Needed from the data below: every line from the one with "نمایندگی پلیران پیچی" up to and including the one with "лицемером, столько терпеть и притворяться!", repeated exactly and with nothing else.

===== EXERCISE MATERIALS

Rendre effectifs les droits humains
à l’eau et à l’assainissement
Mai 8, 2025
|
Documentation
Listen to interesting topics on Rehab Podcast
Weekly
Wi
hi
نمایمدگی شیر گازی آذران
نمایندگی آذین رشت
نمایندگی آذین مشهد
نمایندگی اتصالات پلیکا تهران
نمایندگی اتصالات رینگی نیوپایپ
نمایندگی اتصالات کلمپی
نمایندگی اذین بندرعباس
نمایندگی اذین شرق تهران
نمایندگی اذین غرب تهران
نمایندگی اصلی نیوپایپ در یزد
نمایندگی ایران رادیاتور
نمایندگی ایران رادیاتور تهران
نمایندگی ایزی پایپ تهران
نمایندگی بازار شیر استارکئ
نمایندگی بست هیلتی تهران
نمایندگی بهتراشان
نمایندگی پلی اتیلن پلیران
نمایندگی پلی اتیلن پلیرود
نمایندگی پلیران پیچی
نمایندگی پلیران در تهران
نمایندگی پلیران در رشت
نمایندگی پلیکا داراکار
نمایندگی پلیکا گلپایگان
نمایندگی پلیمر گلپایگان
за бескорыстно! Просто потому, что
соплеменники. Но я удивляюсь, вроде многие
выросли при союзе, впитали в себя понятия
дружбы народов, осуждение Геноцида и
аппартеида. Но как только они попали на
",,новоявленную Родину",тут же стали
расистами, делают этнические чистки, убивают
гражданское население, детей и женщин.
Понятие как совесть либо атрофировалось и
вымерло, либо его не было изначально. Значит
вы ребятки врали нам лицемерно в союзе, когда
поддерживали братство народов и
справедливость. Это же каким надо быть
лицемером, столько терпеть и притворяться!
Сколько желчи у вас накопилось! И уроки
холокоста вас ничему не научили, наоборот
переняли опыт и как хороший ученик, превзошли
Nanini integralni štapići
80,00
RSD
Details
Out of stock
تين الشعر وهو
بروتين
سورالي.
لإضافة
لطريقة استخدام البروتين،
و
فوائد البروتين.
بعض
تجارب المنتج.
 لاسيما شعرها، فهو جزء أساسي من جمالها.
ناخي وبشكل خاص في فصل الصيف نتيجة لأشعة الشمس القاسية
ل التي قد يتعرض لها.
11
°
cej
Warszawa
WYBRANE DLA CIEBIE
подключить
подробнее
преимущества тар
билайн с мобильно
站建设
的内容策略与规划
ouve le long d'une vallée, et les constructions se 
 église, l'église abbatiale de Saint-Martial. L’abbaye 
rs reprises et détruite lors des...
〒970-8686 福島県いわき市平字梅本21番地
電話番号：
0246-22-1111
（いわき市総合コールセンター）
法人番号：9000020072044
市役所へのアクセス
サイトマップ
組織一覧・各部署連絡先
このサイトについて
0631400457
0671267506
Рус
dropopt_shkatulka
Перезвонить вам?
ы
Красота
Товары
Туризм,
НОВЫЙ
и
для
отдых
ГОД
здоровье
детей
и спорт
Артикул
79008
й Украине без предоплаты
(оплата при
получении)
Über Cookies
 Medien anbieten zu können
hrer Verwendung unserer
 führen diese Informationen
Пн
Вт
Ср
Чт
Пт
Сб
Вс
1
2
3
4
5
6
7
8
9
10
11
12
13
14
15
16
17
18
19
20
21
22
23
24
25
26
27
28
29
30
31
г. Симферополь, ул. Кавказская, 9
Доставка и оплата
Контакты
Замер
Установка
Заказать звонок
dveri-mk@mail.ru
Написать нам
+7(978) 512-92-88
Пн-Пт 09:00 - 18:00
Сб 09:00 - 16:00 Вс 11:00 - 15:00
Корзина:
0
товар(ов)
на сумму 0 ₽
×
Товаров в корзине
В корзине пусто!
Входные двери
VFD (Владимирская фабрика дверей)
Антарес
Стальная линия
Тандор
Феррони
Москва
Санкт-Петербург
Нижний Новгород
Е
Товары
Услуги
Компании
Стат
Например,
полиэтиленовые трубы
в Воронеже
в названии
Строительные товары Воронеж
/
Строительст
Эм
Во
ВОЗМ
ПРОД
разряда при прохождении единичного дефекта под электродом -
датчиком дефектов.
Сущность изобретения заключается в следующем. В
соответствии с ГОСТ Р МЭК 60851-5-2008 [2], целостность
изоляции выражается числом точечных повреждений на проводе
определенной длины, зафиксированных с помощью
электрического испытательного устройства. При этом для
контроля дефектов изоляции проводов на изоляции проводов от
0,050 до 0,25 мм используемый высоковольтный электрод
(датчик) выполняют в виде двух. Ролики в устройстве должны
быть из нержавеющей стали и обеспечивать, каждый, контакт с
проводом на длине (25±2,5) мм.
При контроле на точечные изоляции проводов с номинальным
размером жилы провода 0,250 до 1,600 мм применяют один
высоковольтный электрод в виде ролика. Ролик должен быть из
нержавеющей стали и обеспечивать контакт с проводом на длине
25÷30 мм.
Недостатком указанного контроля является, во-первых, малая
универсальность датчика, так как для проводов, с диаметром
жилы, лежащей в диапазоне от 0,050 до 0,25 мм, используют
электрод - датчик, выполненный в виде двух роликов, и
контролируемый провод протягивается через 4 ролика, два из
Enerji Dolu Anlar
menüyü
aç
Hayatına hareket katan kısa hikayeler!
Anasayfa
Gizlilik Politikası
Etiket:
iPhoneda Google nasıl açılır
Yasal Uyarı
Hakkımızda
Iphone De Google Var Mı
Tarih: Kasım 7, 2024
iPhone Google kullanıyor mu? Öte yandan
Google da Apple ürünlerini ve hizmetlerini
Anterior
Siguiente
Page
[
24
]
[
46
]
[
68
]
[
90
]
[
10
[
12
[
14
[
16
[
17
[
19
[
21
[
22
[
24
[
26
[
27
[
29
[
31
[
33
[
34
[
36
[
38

==========

◆ WRITTEN RESPONSE ◆
نمایندگی پلیران پیچی
نمایندگی پلیران در تهران
نمایندگی پلیران در رشت
نمایندگی پلیکا داراکار
نمایندگی پلیکا گلپایگان
نمایندگی پلیمر گلپایگان
за бескорыстно! Просто потому, что
соплеменники. Но я удивляюсь, вроде многие
выросли при союзе, впитали в себя понятия
дружбы народов, осуждение Геноцида и
аппартеида. Но как только они попали на
",,новоявленную Родину",тут же стали
расистами, делают этнические чистки, убивают
гражданское население, детей и женщин.
Понятие как совесть либо атрофировалось и
вымерло, либо его не было изначально. Значит
вы ребятки врали нам лицемерно в союзе, когда
поддерживали братство народов и
справедливость. Это же каким надо быть
лицемером, столько терпеть и притворяться!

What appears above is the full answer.